Yeah. Interesting. Jordan, how politically difficult is it going to be to actually evict residential tenants? I mean, even though you have all the right to, once the moratorium ends, how tough is that going to be from a PR perspective?

Jordan Kaplan, CEO

I don’t think we are going to have very many tenants we are going to need to evict. I mean, first of all, only 4% is not paying, I think most of them are going to pay. I mean, so you are talking about numbers that could be as small as single digits or 10, 20. I mean it’s not a lot.

Bill Crow, Analyst

Yeah.
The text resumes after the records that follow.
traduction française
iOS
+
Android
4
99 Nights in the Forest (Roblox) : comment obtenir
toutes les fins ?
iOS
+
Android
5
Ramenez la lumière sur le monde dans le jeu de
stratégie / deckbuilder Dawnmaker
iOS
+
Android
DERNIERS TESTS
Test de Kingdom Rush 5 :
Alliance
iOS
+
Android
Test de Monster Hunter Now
Most of that’s in rent-controlled spots. Is that fair?

Kevin Crummy, CIO

Not necessary.

Jordan Kaplan, CEO

No, I don’t think so. The instances I observed were not from businesses run by rent-controlled individuals; they were instead from those in nice places who faced unexpected challenges with their business or engaged in risky strategies, and now we're left uncertain about the situation and unable to reclaim the space.

Bill Crow, Analyst

Yeah. All right. Appreciate the insights.

Jordan Kaplan, CEO

All right.

Operator, Operator

And this will conclude our question-and-answer session. I’d like to turn the conference back over to Jordan Kaplan for any closing remarks.

Jordan Kaplan, CEO

Well, thank you all for joining us and we will speak with you again next quarter.

Operator, Operator

The conference is now concluded. Thank you for attending today’s presentation. You may now disconnect your lines at this time.